Hobart K-415 15 quart mixer

  I picked up a Hopbart 15 quart mixer. This would be from 1920's......

   I have pulled it apart and made it pretty again. It is 325 pounds of mixer.

Would anyone know how much flour it could handle?

 I am assuming that it would be less than the twenty quart. It did not come with a bowl, so i tried a 20 quart and it fits perfect. Just not as much room  up top when the bowl is lifted. It is a tank of a machine that even though mistreated it has not seen much use overall. There is No play in the gears and everything is tight.


  Also would anyone have 1/2 dozen paddles kicking around to fit it? the twenty quart paddle is bit long, i am using a 12 quart dough hook on it and it seems to work no problem.

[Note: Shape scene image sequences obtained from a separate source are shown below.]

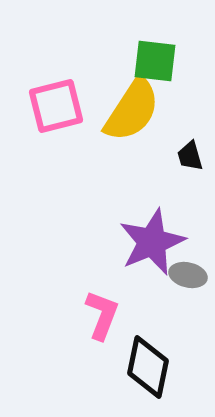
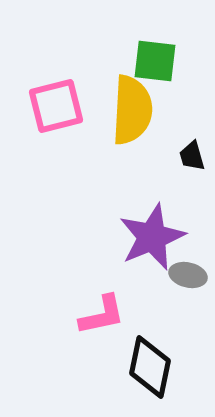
yellow semicircle: rotated 30 degrees counterclockwise
black trapezoid: moved 2 px right
purple star: moved 5 px up
pink L-shape: rotated 57 degrees clockwise
black diamond: moved 2 px right
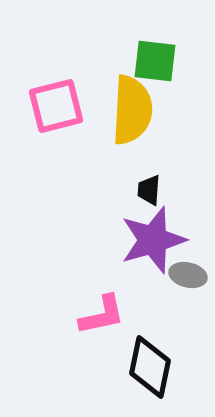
black trapezoid: moved 43 px left, 34 px down; rotated 20 degrees clockwise
purple star: moved 1 px right, 3 px down; rotated 6 degrees clockwise
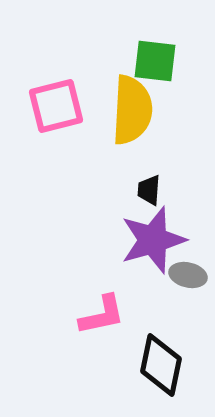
black diamond: moved 11 px right, 2 px up
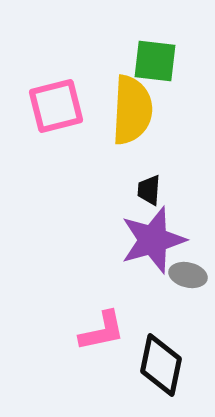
pink L-shape: moved 16 px down
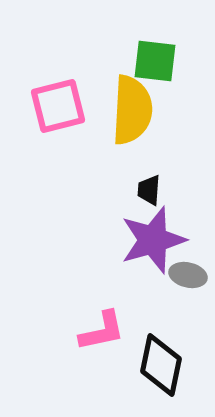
pink square: moved 2 px right
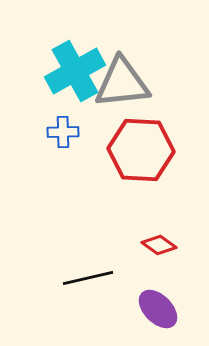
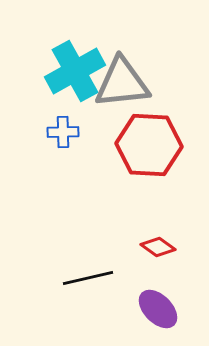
red hexagon: moved 8 px right, 5 px up
red diamond: moved 1 px left, 2 px down
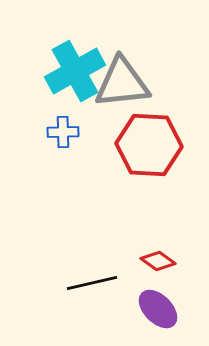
red diamond: moved 14 px down
black line: moved 4 px right, 5 px down
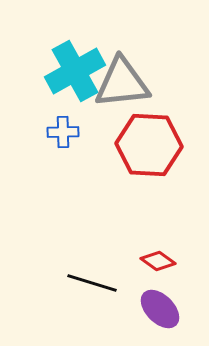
black line: rotated 30 degrees clockwise
purple ellipse: moved 2 px right
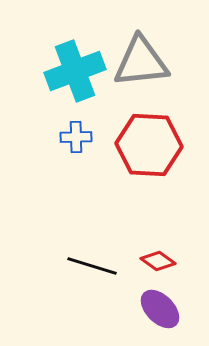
cyan cross: rotated 8 degrees clockwise
gray triangle: moved 19 px right, 21 px up
blue cross: moved 13 px right, 5 px down
black line: moved 17 px up
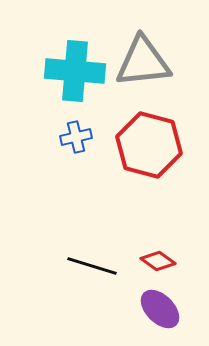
gray triangle: moved 2 px right
cyan cross: rotated 26 degrees clockwise
blue cross: rotated 12 degrees counterclockwise
red hexagon: rotated 12 degrees clockwise
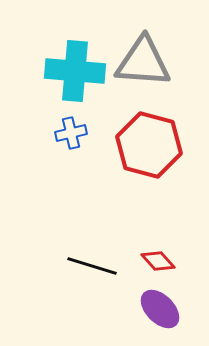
gray triangle: rotated 10 degrees clockwise
blue cross: moved 5 px left, 4 px up
red diamond: rotated 12 degrees clockwise
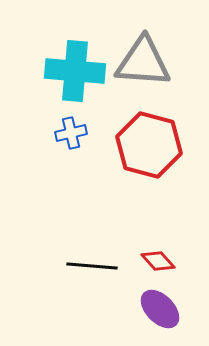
black line: rotated 12 degrees counterclockwise
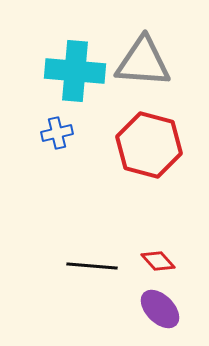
blue cross: moved 14 px left
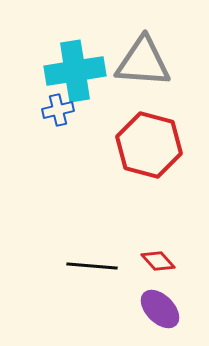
cyan cross: rotated 14 degrees counterclockwise
blue cross: moved 1 px right, 23 px up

 I phoned Hobart about this machine and was told that they never made a 15 quart machine. I told them that seeing that i had one sitting in my kitchen, It apperaed that they did.

 Thank you

thomaschacon75's picture

Try checking in eBay. That's my only thought, other than having a part machined to your specificiation. 

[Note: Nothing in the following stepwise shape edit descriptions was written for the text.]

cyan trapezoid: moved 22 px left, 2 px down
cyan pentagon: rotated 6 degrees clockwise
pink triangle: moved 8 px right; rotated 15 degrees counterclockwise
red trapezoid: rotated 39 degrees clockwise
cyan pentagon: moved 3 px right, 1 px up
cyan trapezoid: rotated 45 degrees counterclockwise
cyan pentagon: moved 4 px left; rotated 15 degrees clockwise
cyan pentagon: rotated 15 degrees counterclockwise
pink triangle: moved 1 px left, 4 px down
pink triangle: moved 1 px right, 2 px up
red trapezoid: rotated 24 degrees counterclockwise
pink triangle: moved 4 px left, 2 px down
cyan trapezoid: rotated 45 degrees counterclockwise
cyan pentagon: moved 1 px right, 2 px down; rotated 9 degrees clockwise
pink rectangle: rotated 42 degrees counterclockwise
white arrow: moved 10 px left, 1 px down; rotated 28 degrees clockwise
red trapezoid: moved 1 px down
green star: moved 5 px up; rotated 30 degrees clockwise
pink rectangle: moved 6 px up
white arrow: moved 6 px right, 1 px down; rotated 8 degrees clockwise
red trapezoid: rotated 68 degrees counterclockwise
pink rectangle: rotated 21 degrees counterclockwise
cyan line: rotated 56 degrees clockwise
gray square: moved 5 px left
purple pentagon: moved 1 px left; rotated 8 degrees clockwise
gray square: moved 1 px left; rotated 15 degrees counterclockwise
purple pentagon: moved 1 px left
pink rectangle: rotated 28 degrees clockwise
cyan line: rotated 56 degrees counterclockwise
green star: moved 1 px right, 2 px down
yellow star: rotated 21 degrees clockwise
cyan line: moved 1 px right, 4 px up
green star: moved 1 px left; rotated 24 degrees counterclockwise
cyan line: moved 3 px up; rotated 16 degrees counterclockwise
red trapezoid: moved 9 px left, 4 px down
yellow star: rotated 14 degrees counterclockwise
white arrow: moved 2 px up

Hilarious that they don't know their own history. Imagine calling Porsche up in 2083, "We never manufactured a 911 Turbo S!"

leathersmyth's picture

 No, Ebay i only have seen one paddle in 5 years and did not win it. I think the 15 quart may of been test machines to see what they were going to produce as far as capacity goes, so i do not think they were in production for very long at the very begining of hobart.  Like i say the 20 quart bowl fits perfect. It seems the twenty quart is just that much taller to get another 5 quart out of the bowl. But the 20 quart paddle is just a tinch to long. just over the  thickness of the paddle. So you can not just grind it off.

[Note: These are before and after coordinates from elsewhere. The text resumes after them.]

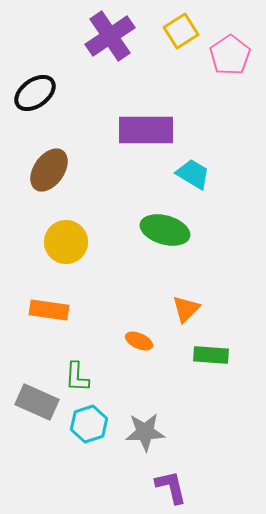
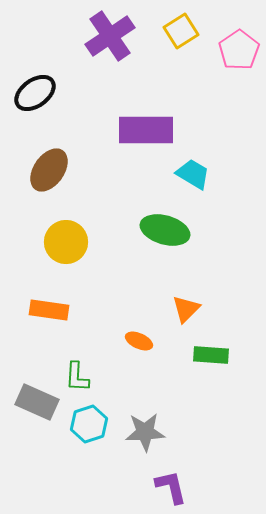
pink pentagon: moved 9 px right, 5 px up
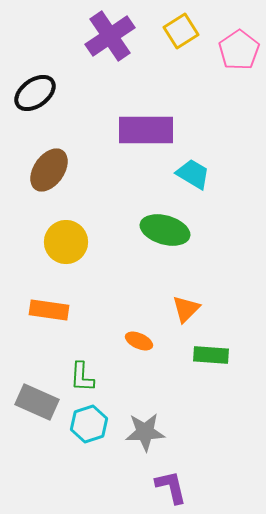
green L-shape: moved 5 px right
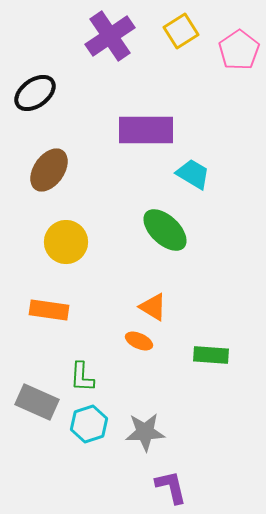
green ellipse: rotated 27 degrees clockwise
orange triangle: moved 33 px left, 2 px up; rotated 44 degrees counterclockwise
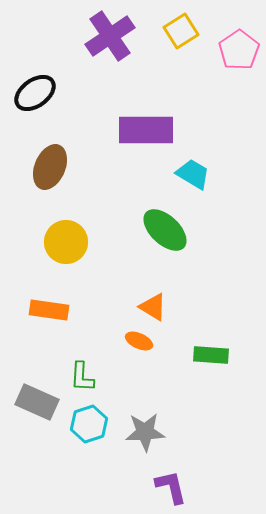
brown ellipse: moved 1 px right, 3 px up; rotated 12 degrees counterclockwise
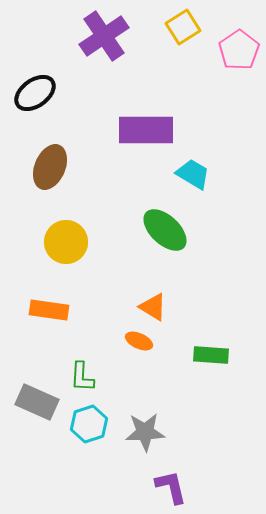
yellow square: moved 2 px right, 4 px up
purple cross: moved 6 px left
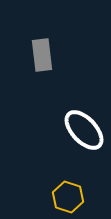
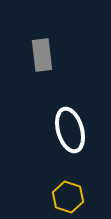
white ellipse: moved 14 px left; rotated 27 degrees clockwise
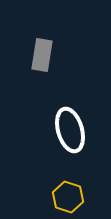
gray rectangle: rotated 16 degrees clockwise
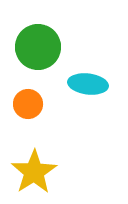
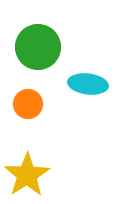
yellow star: moved 7 px left, 3 px down
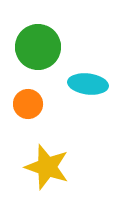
yellow star: moved 20 px right, 8 px up; rotated 21 degrees counterclockwise
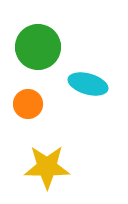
cyan ellipse: rotated 9 degrees clockwise
yellow star: rotated 18 degrees counterclockwise
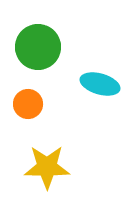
cyan ellipse: moved 12 px right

 I have checked with baking companies all across country and all have the same answer. No....


  Yes i have thought to get things machined, But i think you kinda need to know specs. before you can get them made up.


        Just wondering if someone would have a guess on capacity of flour. I also have the 1920's 10 quart mixer and i know what i can get away with that as far as flour But have not needed to push the limits on the 15 quart But now i need to do a big volume and just curious on how much is to much........... I know the motor will be able to handle alot it is 2 hp, just would hate to strip out the fiber gear on the drive train.

Guess i will do what i have always done, Just do it and wait for things to explode and then say oopps...... when things hit the roof.........



thomaschacon75's picture

They overbuilt everything in those days. With a 2 HP motor, you could probably use it to mix concrete. :D

My mixer is a 20 qt and it has 1/2 HP, not 2!

The capacity guidelines for mine are:

As for machined parts, you'd be surprised how advanced it's become. Bring the paddle you have to a machine shop and say, "I want this exactly, just a 2" shorter stem." They could easily make it for you, if not cheaply.

PeterS's picture

we can see?

bassopotamus's picture

I have a 20 quart with a 1/3 horsepower (Must be an older one, not sure how you date them), and basically I found it's capacity by workign my way up and backing off. It depends very much on the type of flour and hydration. For a 67% hydration baguette dough with a mix of AP and High Glueten, it will do 9 lbs of flour without a hiccup. I have another loaf that I use about 10 lbs of flour in at about 70% hydration. I have a few where it will stall out once the gluten develops, and for better or worse, I just figure that's when it is done. Never made any stripping /clicking noises, and doesn't get hot like my kitchenaid when you stress it. 

holds99's picture

Congratulations, your Hobart sounds like a real jewel.  I have a Electrolux Assistent (DLX) that has 10 quart capacity.  I can mix up to 10 lbs of dough in the bowl without any real problem.  So I'm thinking you should be able to mix up to 15 lbs of dough in your 20 quart Hobart bowl.  As for the amount of flour it's a funtion of % hydration  e.g., 15 lbs of dough at 70% hydration will amount to 8.8 lbs of flour mixed with 6.2 lbs of water + or - .04%.

I would really like it if you could post a photo of your mixer.